* Task item:
The range runs from the line containing "Find the location" to the last line of the entries. Restate those lines word for word, without the pictures.

* The input:
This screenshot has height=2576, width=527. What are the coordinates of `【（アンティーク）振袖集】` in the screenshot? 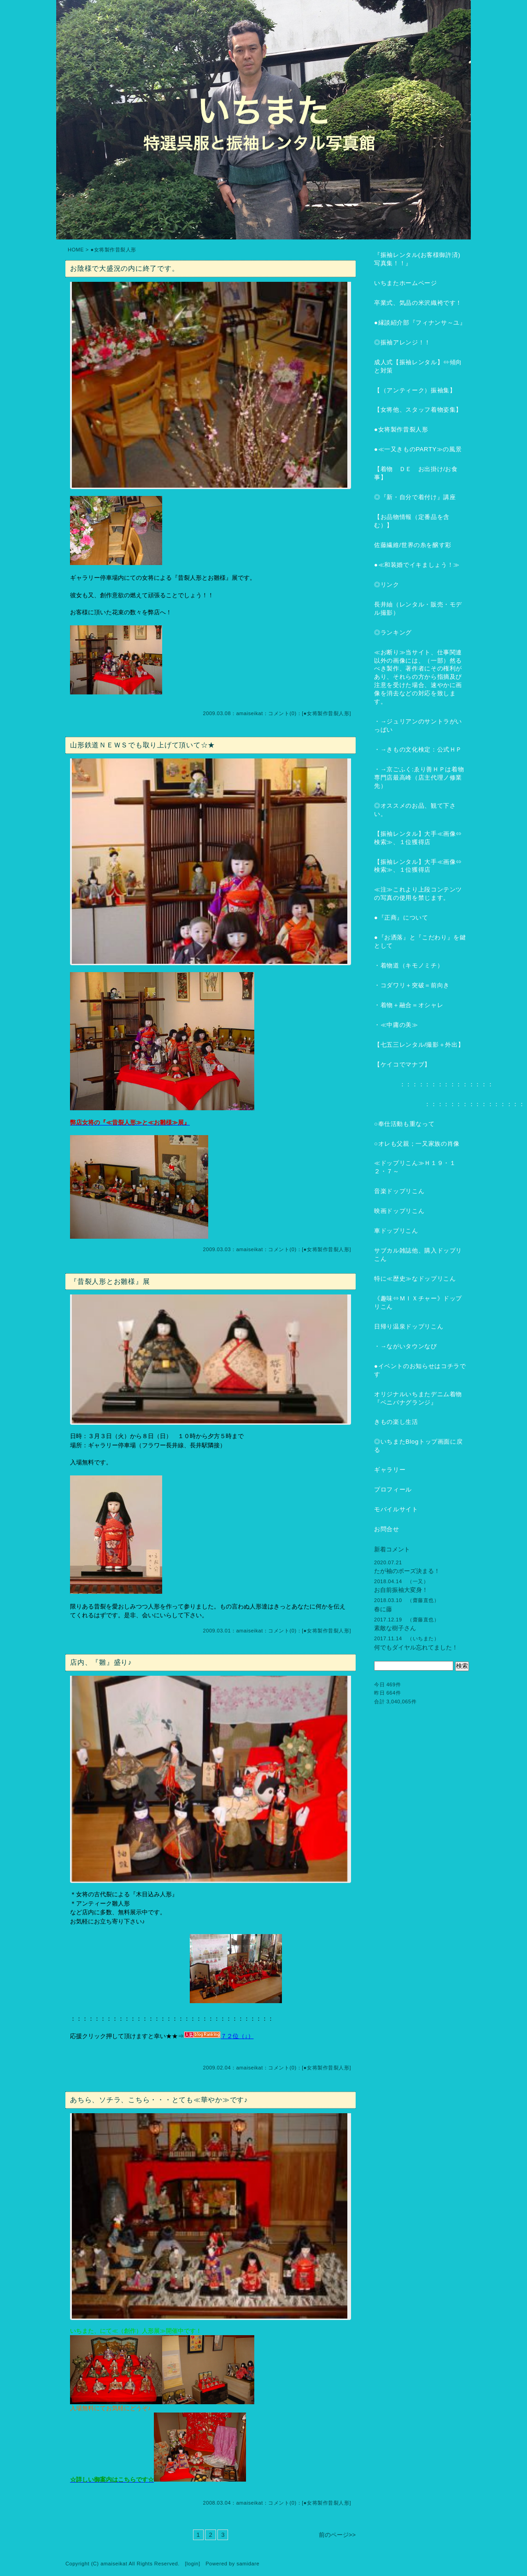 It's located at (415, 390).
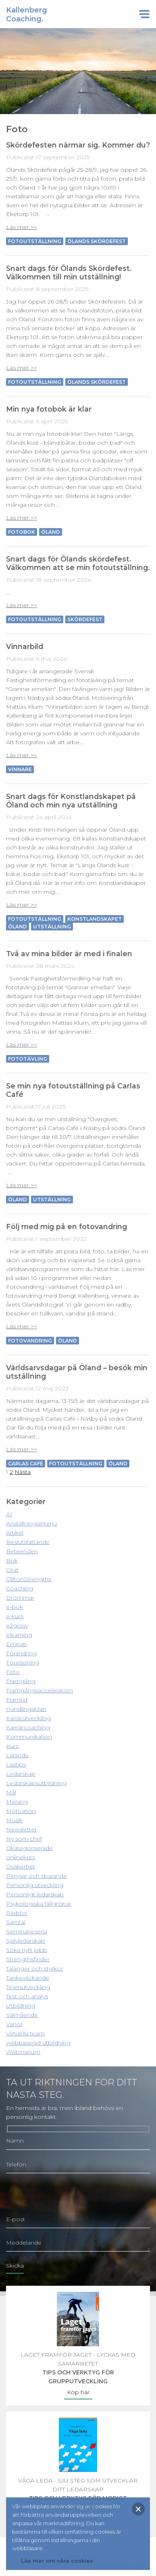  Describe the element at coordinates (23, 1471) in the screenshot. I see `Nästa` at that location.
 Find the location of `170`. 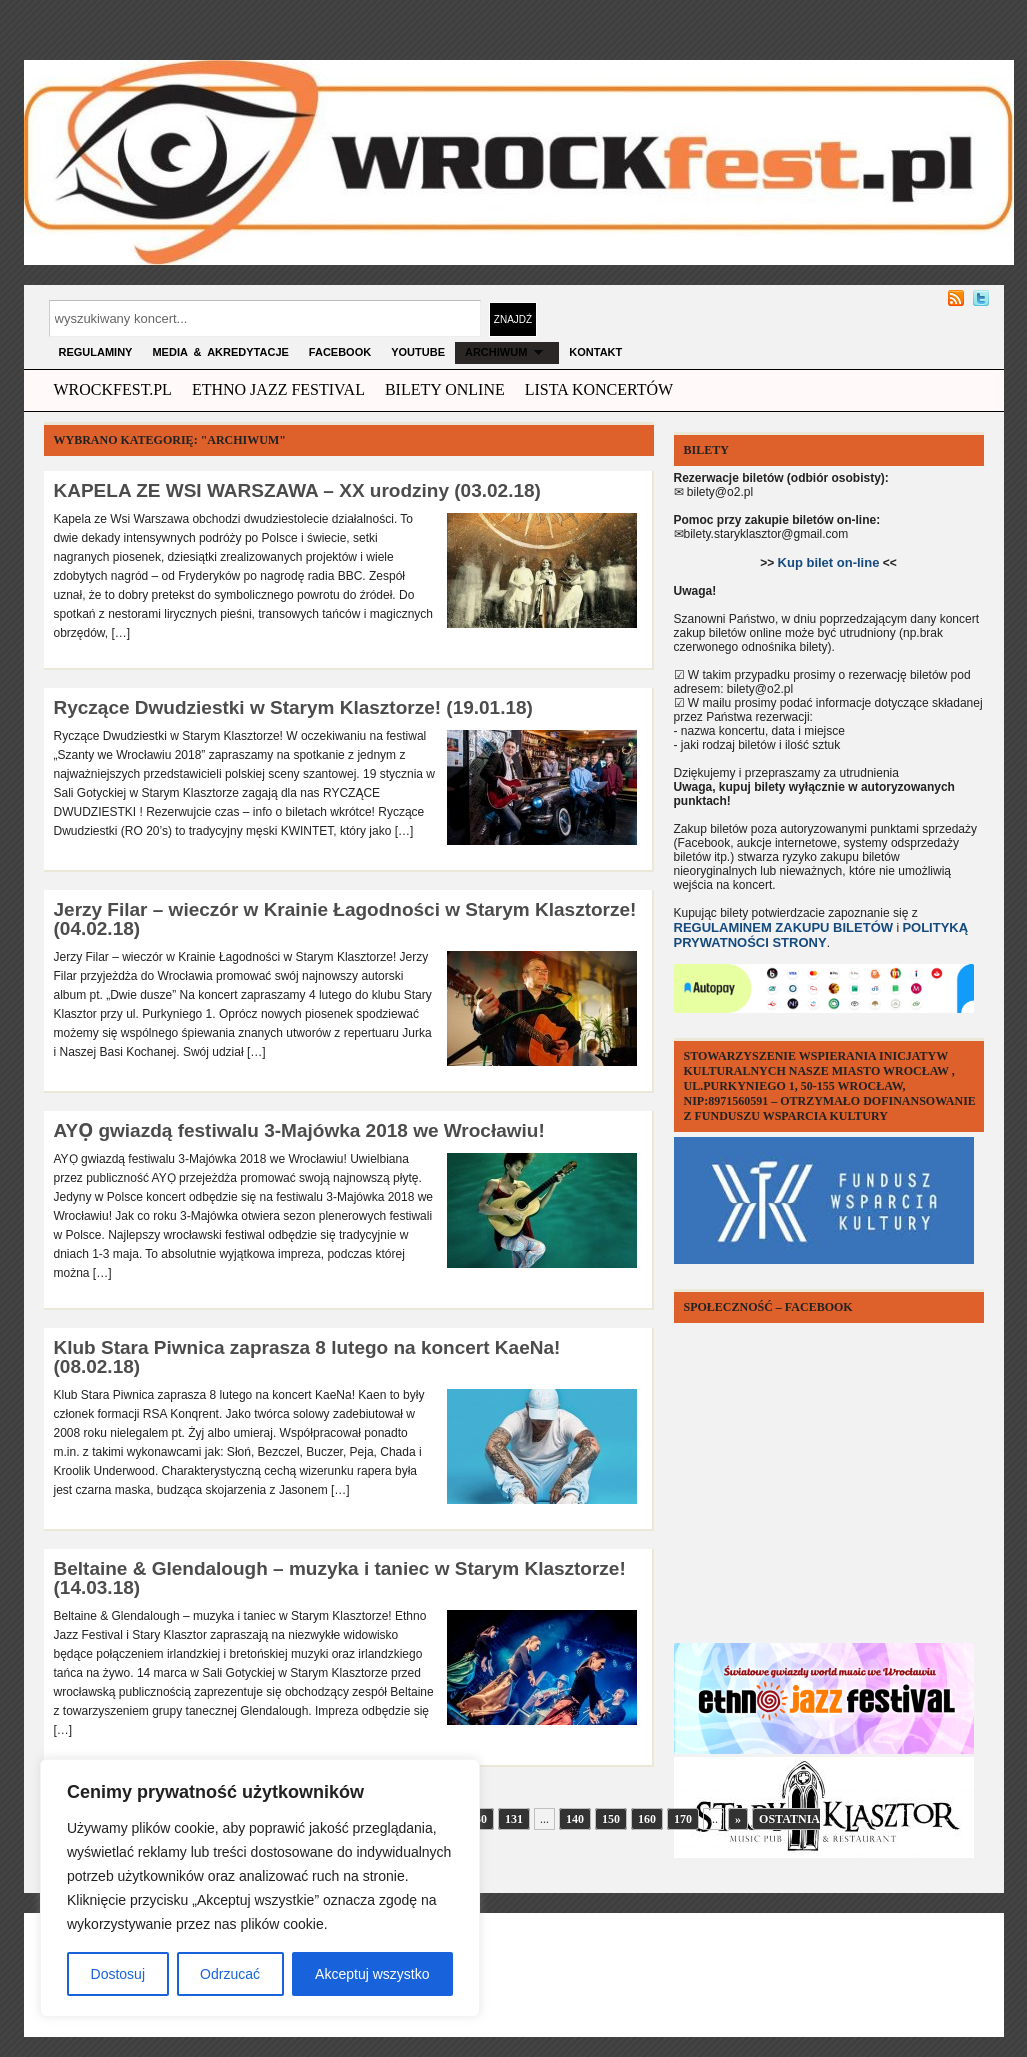

170 is located at coordinates (683, 1819).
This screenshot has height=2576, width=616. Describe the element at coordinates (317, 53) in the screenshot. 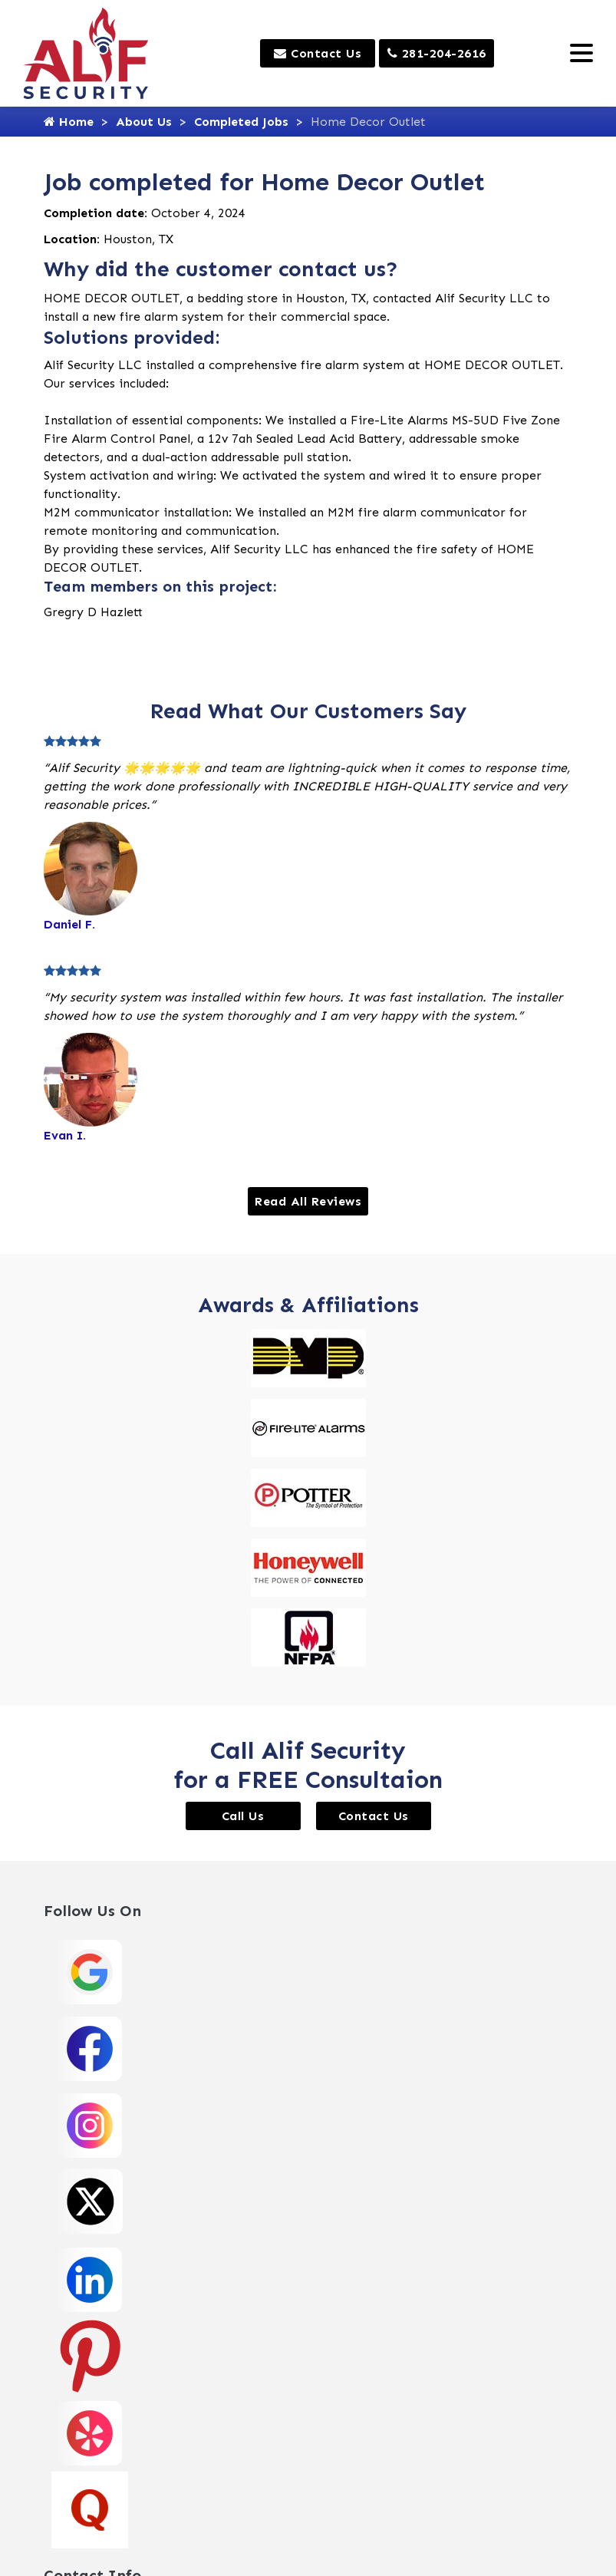

I see `Contact Us` at that location.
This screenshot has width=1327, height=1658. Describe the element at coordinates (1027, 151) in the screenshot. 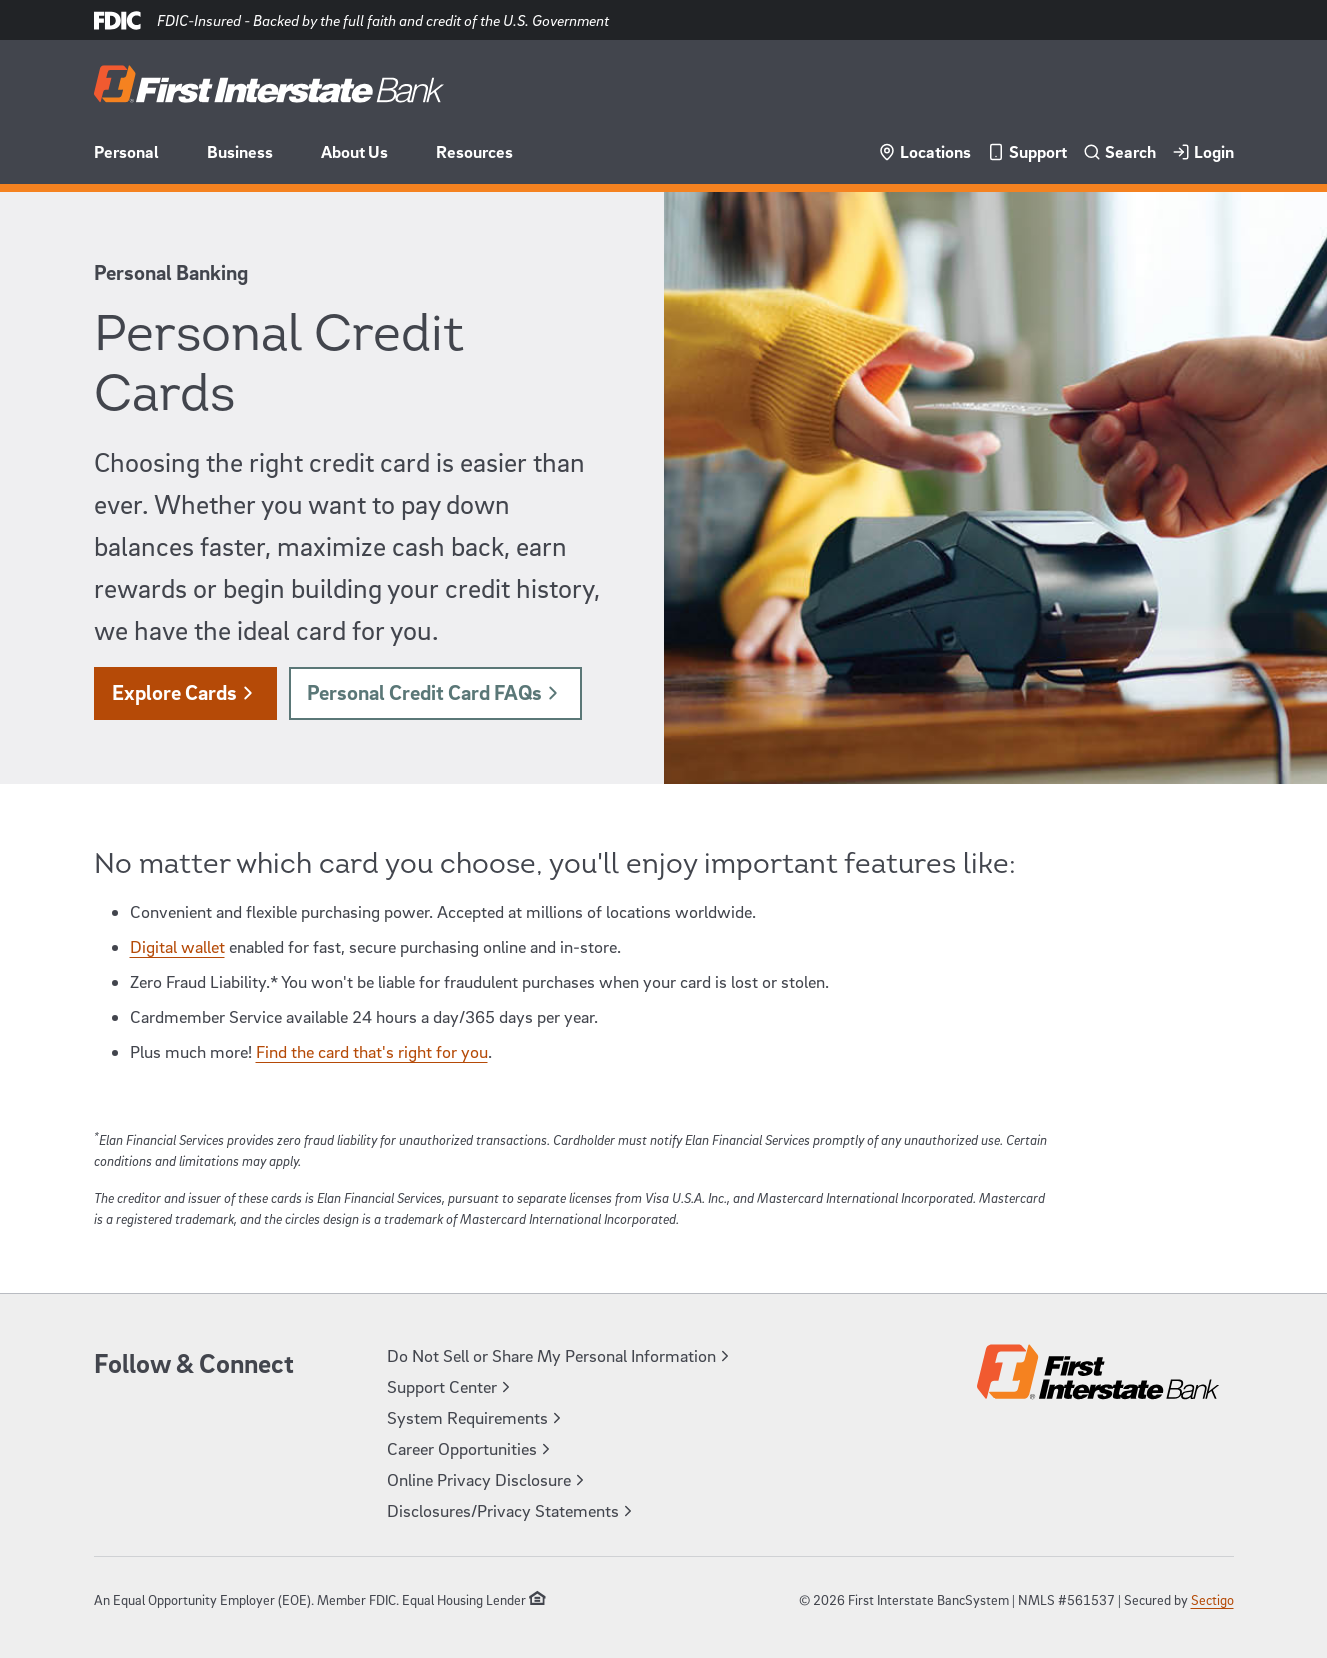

* Solution for this problem:
 Find the location of `170`. 

170 is located at coordinates (683, 1819).
This screenshot has height=2576, width=616. Describe the element at coordinates (317, 53) in the screenshot. 

I see `Contact Us` at that location.
This screenshot has width=1327, height=1658. Describe the element at coordinates (1027, 151) in the screenshot. 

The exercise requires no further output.